### ACTION ITEM
Go through the records below and restate each one word for word.

### INFORMATION PROVIDED

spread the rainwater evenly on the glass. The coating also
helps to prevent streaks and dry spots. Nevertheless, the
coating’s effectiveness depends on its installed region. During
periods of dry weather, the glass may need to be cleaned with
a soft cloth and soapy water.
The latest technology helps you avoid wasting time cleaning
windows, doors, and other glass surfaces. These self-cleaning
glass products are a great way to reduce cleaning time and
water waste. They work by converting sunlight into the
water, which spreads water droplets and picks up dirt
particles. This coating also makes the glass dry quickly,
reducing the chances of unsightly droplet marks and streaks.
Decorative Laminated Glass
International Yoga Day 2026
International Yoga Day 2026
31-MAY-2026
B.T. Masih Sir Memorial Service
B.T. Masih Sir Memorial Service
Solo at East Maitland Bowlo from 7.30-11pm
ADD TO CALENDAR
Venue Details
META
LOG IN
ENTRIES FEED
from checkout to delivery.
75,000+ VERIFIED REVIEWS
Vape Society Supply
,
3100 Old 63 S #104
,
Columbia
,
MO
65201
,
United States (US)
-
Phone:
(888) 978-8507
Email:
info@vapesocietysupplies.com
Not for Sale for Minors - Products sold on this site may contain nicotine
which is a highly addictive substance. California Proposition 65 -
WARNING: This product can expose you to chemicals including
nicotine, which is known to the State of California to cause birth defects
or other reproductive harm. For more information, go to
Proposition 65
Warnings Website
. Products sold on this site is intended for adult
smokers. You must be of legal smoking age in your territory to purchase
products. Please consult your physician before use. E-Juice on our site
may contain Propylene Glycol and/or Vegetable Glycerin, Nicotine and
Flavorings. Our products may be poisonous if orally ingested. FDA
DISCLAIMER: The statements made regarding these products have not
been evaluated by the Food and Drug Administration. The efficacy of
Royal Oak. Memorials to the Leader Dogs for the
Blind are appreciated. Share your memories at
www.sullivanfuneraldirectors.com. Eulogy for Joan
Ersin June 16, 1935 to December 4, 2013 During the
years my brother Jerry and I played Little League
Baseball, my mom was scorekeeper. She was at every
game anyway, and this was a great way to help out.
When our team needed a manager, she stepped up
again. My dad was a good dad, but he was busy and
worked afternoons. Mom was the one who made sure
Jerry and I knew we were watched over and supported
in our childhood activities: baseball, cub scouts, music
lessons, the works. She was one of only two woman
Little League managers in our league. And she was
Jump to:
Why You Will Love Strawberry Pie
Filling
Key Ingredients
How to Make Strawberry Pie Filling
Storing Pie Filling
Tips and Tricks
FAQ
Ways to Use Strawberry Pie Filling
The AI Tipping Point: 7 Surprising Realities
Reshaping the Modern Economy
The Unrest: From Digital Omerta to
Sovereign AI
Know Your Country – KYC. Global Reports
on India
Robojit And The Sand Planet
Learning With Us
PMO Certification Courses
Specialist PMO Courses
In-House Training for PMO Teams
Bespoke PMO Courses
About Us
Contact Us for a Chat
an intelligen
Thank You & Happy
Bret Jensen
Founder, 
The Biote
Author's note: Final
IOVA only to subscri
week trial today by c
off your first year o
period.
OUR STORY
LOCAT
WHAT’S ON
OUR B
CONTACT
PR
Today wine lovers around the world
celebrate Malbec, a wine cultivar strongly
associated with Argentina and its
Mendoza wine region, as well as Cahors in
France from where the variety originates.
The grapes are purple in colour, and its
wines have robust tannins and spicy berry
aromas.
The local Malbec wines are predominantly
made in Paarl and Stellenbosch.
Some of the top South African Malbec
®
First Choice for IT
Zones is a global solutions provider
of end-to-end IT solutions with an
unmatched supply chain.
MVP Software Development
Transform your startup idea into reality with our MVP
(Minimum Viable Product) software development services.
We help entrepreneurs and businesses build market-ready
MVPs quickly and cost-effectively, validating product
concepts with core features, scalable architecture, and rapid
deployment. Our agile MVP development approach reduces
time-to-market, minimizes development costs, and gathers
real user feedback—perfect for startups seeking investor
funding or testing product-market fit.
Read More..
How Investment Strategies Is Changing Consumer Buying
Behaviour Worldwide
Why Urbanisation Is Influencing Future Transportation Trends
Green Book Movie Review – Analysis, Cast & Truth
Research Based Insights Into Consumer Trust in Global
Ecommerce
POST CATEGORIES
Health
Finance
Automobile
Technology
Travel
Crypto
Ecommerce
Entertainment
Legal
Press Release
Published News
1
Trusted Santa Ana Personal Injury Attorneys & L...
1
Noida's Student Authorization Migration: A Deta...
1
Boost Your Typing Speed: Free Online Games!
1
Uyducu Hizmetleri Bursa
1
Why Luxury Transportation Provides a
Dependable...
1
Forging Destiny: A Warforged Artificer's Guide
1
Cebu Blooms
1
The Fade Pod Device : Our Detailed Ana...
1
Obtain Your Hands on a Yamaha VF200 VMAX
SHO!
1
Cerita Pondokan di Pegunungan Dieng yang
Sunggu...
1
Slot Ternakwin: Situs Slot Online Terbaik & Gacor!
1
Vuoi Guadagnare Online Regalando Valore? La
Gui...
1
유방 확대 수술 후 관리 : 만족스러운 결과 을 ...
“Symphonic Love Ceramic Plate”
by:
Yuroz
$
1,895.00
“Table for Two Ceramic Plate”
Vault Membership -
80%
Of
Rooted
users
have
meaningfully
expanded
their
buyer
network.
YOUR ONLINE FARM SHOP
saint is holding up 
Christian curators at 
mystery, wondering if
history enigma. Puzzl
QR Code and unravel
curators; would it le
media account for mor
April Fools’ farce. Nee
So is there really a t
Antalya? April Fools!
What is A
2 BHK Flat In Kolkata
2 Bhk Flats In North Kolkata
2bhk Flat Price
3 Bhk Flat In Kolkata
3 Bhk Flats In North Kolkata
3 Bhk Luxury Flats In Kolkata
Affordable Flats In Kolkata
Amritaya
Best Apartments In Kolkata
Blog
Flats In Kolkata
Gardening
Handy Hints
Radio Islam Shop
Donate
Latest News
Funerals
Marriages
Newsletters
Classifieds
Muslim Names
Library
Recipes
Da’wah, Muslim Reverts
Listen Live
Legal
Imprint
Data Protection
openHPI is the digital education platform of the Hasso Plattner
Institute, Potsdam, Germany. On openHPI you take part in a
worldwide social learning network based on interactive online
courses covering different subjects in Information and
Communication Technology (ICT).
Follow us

### WRITTEN ANSWER
spread the rainwater evenly on the glass. The coating also
helps to prevent streaks and dry spots. Nevertheless, the
coating’s effectiveness depends on its installed region. During
periods of dry weather, the glass may need to be cleaned with
a soft cloth and soapy water.
The latest technology helps you avoid wasting time cleaning
windows, doors, and other glass surfaces. These self-cleaning
glass products are a great way to reduce cleaning time and
water waste. They work by converting sunlight into the
water, which spreads water droplets and picks up dirt
particles. This coating also makes the glass dry quickly,
reducing the chances of unsightly droplet marks and streaks.
Decorative Laminated Glass
International Yoga Day 2026
International Yoga Day 2026
31-MAY-2026
B.T. Masih Sir Memorial Service
B.T. Masih Sir Memorial Service
Solo at East Maitland Bowlo from 7.30-11pm
ADD TO CALENDAR
Venue Details
META
LOG IN
ENTRIES FEED
from checkout to delivery.
75,000+ VERIFIED REVIEWS
Vape Society Supply
,
3100 Old 63 S #104
,
Columbia
,
MO
65201
,
United States (US)
-
Phone:
(888) 978-8507
Email:
info@vapesocietysupplies.com
Not for Sale for Minors - Products sold on this site may contain nicotine
which is a highly addictive substance. California Proposition 65 -
WARNING: This product can expose you to chemicals including
nicotine, which is known to the State of California to cause birth defects
or other reproductive harm. For more information, go to
Proposition 65
Warnings Website
. Products sold on this site is intended for adult
smokers. You must be of legal smoking age in your territory to purchase
products. Please consult your physician before use. E-Juice on our site
may contain Propylene Glycol and/or Vegetable Glycerin, Nicotine and
Flavorings. Our products may be poisonous if orally ingested. FDA
DISCLAIMER: The statements made regarding these products have not
been evaluated by the Food and Drug Administration. The efficacy of
Royal Oak. Memorials to the Leader Dogs for the
Blind are appreciated. Share your memories at
www.sullivanfuneraldirectors.com. Eulogy for Joan
Ersin June 16, 1935 to December 4, 2013 During the
years my brother Jerry and I played Little League
Baseball, my mom was scorekeeper. She was at every
game anyway, and this was a great way to help out.
When our team needed a manager, she stepped up
again. My dad was a good dad, but he was busy and
worked afternoons. Mom was the one who made sure
Jerry and I knew we were watched over and supported
in our childhood activities: baseball, cub scouts, music
lessons, the works. She was one of only two woman
Little League managers in our league. And she was
Jump to:
Why You Will Love Strawberry Pie
Filling
Key Ingredients
How to Make Strawberry Pie Filling
Storing Pie Filling
Tips and Tricks
FAQ
Ways to Use Strawberry Pie Filling
The AI Tipping Point: 7 Surprising Realities
Reshaping the Modern Economy
The Unrest: From Digital Omerta to
Sovereign AI
Know Your Country – KYC. Global Reports
on India
Robojit And The Sand Planet
Learning With Us
PMO Certification Courses
Specialist PMO Courses
In-House Training for PMO Teams
Bespoke PMO Courses
About Us
Contact Us for a Chat
an intelligen
Thank You & Happy
Bret Jensen
Founder, 
The Biote
Author's note: Final
IOVA only to subscri
week trial today by c
off your first year o
period.
OUR STORY
LOCAT
WHAT’S ON
OUR B
CONTACT
PR
Today wine lovers around the world
celebrate Malbec, a wine cultivar strongly
associated with Argentina and its
Mendoza wine region, as well as Cahors in
France from where the variety originates.
The grapes are purple in colour, and its
wines have robust tannins and spicy berry
aromas.
The local Malbec wines are predominantly
made in Paarl and Stellenbosch.
Some of the top South African Malbec
®
First Choice for IT
Zones is a global solutions provider
of end-to-end IT solutions with an
unmatched supply chain.
MVP Software Development
Transform your startup idea into reality with our MVP
(Minimum Viable Product) software development services.
We help entrepreneurs and businesses build market-ready
MVPs quickly and cost-effectively, validating product
concepts with core features, scalable architecture, and rapid
deployment. Our agile MVP development approach reduces
time-to-market, minimizes development costs, and gathers
real user feedback—perfect for startups seeking investor
funding or testing product-market fit.
Read More..
How Investment Strategies Is Changing Consumer Buying
Behaviour Worldwide
Why Urbanisation Is Influencing Future Transportation Trends
Green Book Movie Review – Analysis, Cast & Truth
Research Based Insights Into Consumer Trust in Global
Ecommerce
POST CATEGORIES
Health
Finance
Automobile
Technology
Travel
Crypto
Ecommerce
Entertainment
Legal
Press Release
Published News
1
Trusted Santa Ana Personal Injury Attorneys & L...
1
Noida's Student Authorization Migration: A Deta...
1
Boost Your Typing Speed: Free Online Games!
1
Uyducu Hizmetleri Bursa
1
Why Luxury Transportation Provides a
Dependable...
1
Forging Destiny: A Warforged Artificer's Guide
1
Cebu Blooms
1
The Fade Pod Device : Our Detailed Ana...
1
Obtain Your Hands on a Yamaha VF200 VMAX
SHO!
1
Cerita Pondokan di Pegunungan Dieng yang
Sunggu...
1
Slot Ternakwin: Situs Slot Online Terbaik & Gacor!
1
Vuoi Guadagnare Online Regalando Valore? La
Gui...
1
유방 확대 수술 후 관리 : 만족스러운 결과 을 ...
“Symphonic Love Ceramic Plate”
by:
Yuroz
$
1,895.00
“Table for Two Ceramic Plate”
Vault Membership -
80%
Of
Rooted
users
have
meaningfully
expanded
their
buyer
network.
YOUR ONLINE FARM SHOP
saint is holding up 
Christian curators at 
mystery, wondering if
history enigma. Puzzl
QR Code and unravel
curators; would it le
media account for mor
April Fools’ farce. Nee
So is there really a t
Antalya? April Fools!
What is A
2 BHK Flat In Kolkata
2 Bhk Flats In North Kolkata
2bhk Flat Price
3 Bhk Flat In Kolkata
3 Bhk Flats In North Kolkata
3 Bhk Luxury Flats In Kolkata
Affordable Flats In Kolkata
Amritaya
Best Apartments In Kolkata
Blog
Flats In Kolkata
Gardening
Handy Hints
Radio Islam Shop
Donate
Latest News
Funerals
Marriages
Newsletters
Classifieds
Muslim Names
Library
Recipes
Da’wah, Muslim Reverts
Listen Live
Legal
Imprint
Data Protection
openHPI is the digital education platform of the Hasso Plattner
Institute, Potsdam, Germany. On openHPI you take part in a
worldwide social learning network based on interactive online
courses covering different subjects in Information and
Communication Technology (ICT).
Follow us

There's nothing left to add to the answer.